Empire Infiltrates the Gospel
There was once a man who walked barefoot through dusty towns, carrying no sword, writing no book, and refusing every crown. He didn’t build temples or write manifestos. He healed. He wept. He washed feet.
That man—Jesus of Nazareth—carried no seal of earthly power. His kingdom was built from hearts, not armies, and when questioned by Pilate, he said plainly:
“My kingdom is not of this world.”
But somewhere along the way, his cross became a throne.
Savior to Symbol
By the fourth century, Jesus was no longer just the wandering rabbi who turned water into wine—he was the official mascot of Rome. When Emperor Constantine adopted Christianity, the faith that once flourished in catacombs and under persecution was elevated to imperial favor. At first, it seemed like a victory for the followers of Christ. But beneath the surface, a tragic metamorphosis had begun.

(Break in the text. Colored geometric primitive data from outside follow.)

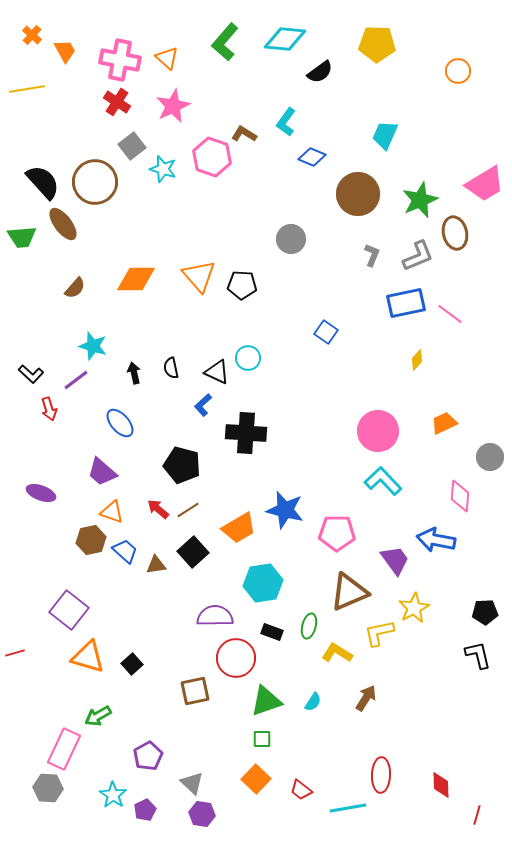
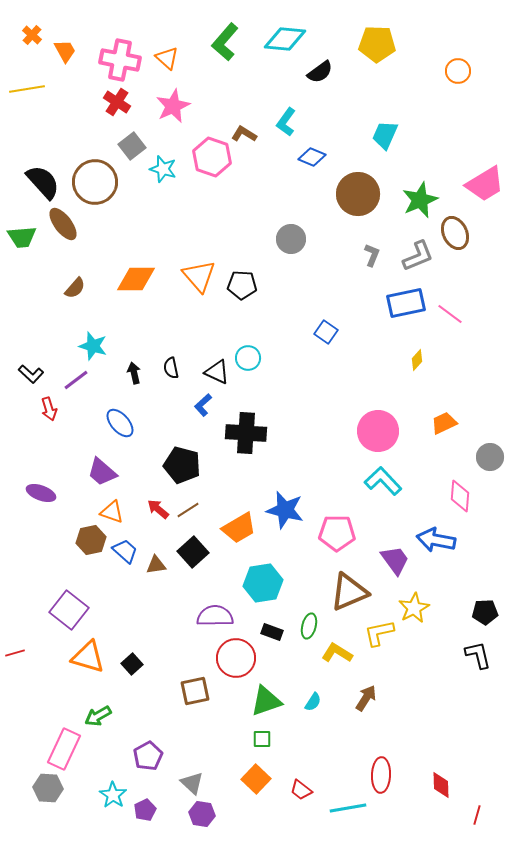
brown ellipse at (455, 233): rotated 12 degrees counterclockwise
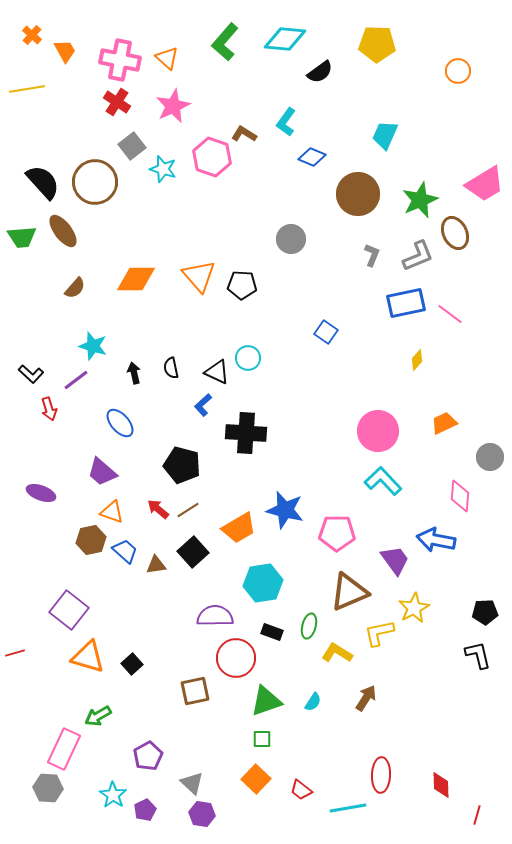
brown ellipse at (63, 224): moved 7 px down
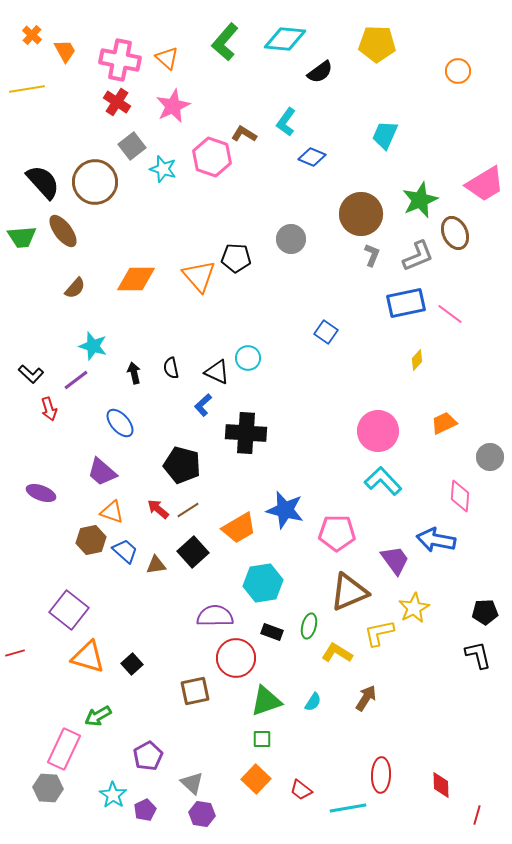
brown circle at (358, 194): moved 3 px right, 20 px down
black pentagon at (242, 285): moved 6 px left, 27 px up
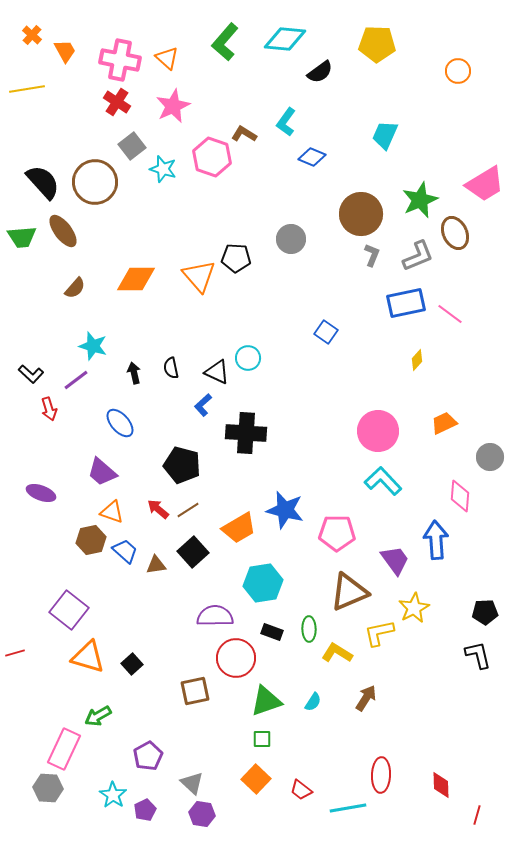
blue arrow at (436, 540): rotated 75 degrees clockwise
green ellipse at (309, 626): moved 3 px down; rotated 15 degrees counterclockwise
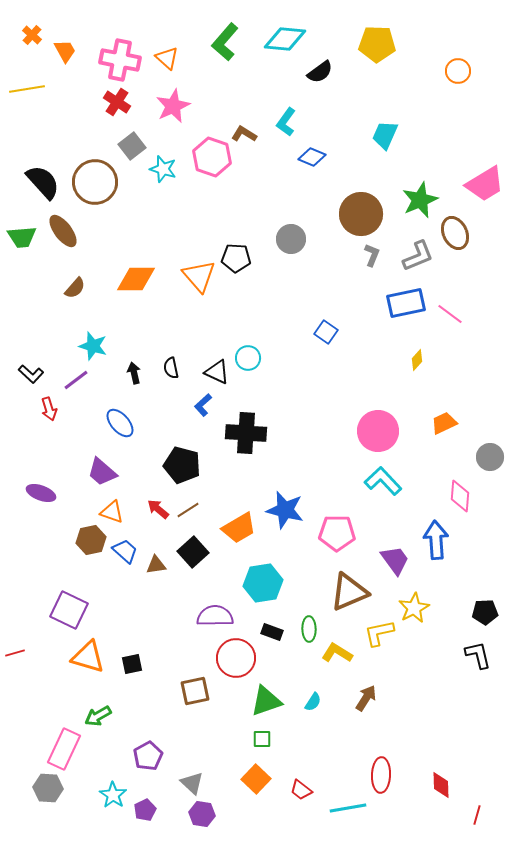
purple square at (69, 610): rotated 12 degrees counterclockwise
black square at (132, 664): rotated 30 degrees clockwise
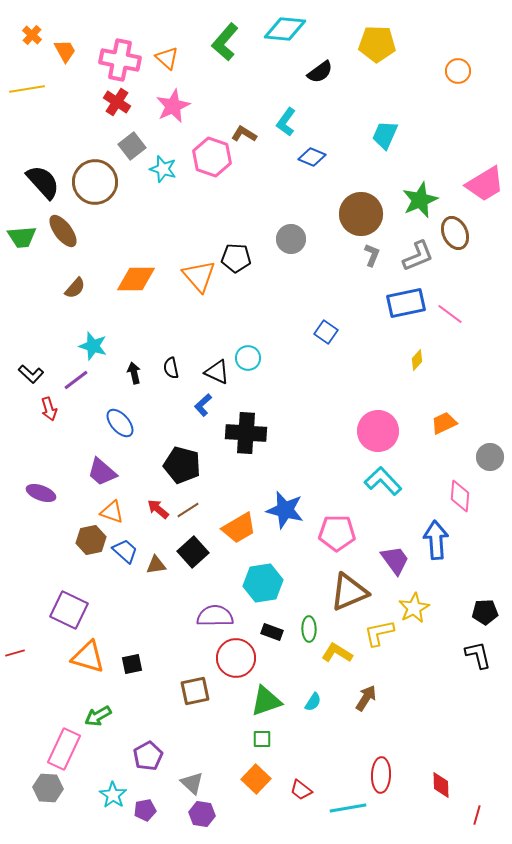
cyan diamond at (285, 39): moved 10 px up
purple pentagon at (145, 810): rotated 15 degrees clockwise
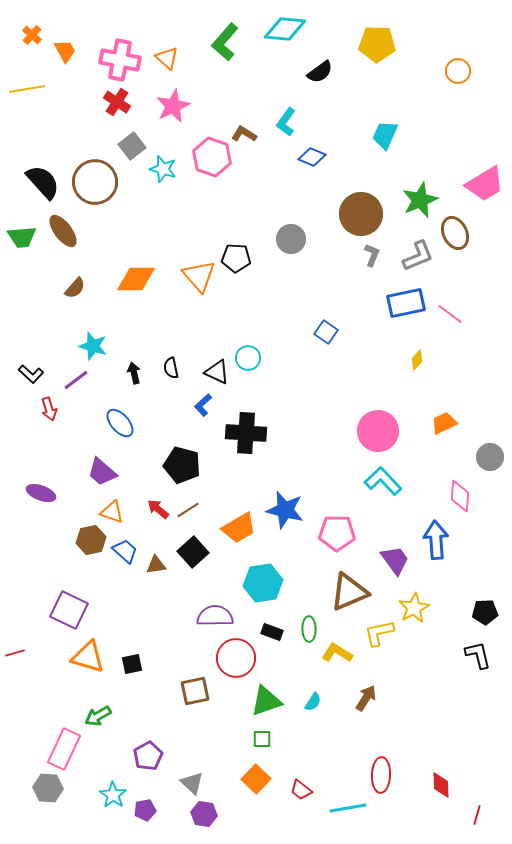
purple hexagon at (202, 814): moved 2 px right
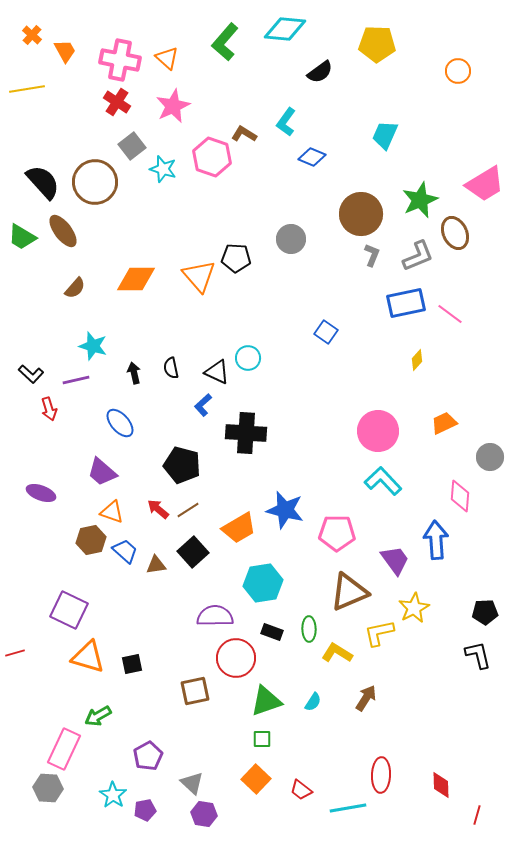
green trapezoid at (22, 237): rotated 36 degrees clockwise
purple line at (76, 380): rotated 24 degrees clockwise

The cross, once an instrument of execution and humility, was polished into a throne of gold. The thorns became gilded ornamentation. The sandals were traded for scepters. And the Messiah who once flipped tables in a temple now adorned the walls of palaces, cathedrals, and council chambers—often invoked not to comfort the poor, but to justify the powerful.
Gospel as Governance
It didn’t happen overnight. It never does. Bit by bit, the kingdom not of this world was remade in the image of the very systems Christ challenged. The basin used to wash dirty feet was replaced with marble fonts and jeweled altars. The quiet of the Upper Room gave way to booming rituals inside vaulted cathedrals. The humility of the Shepherd was swallowed up by the hierarchy of the bishopric, dressed in purple and seated beside kings.
And with it came transformation of the message.
- Blessed are the poor became blurred beneath the weight of tax-funded churches.
- Turn the other cheek was drowned out by crusading armies.
- And the Lamb of God was dressed in the regalia of a Roman emperor.
Lament Was Necessary
When such a divine inversion occurs—when the Gospel of peace becomes a tool of empire—you don’t just write a critique. You write a lament.
That’s where the poem was born.
From the grief of watching something sacred be reshaped into something strategic.
From seeing the Galilean’s message militarized and his face used as a banner on a battlefield.
Lines like:
“The cross became a crown,
As thorns were traded in for gold…”
…aren’t poetry for beauty’s sake. They’re poetry because prose alone can’t carry the weight of betrayal.
Kingdom Still Whispers
And yet—through all of it—a whisper survives.
Not the thunder of empire.
Not the politics of priests.
But the gentle whisper of the one who still walks roads with the broken. The one who refused to be enthroned by Caesar or by Constantine. The one who’s still found in humble places—at soup kitchens, prison bedsides, dusty porches, and coffee tables where doubt and hope hold hands.
His kingdom cannot be bought, sold, voted for, or invaded.
It doesn’t live in marble. It lives in mercy.
It’s not declared with banners, but shown in bread broken without condition.
Why I Still Write
Because history forgets.
Because religion repeats.
Because sometimes, in the noise of True Religion, we lose sight of Divine Truth.
So we write songs.
We carve ballads.
We speak in fire and stanza and sacred grief—because somewhere in the sound, He is remembered.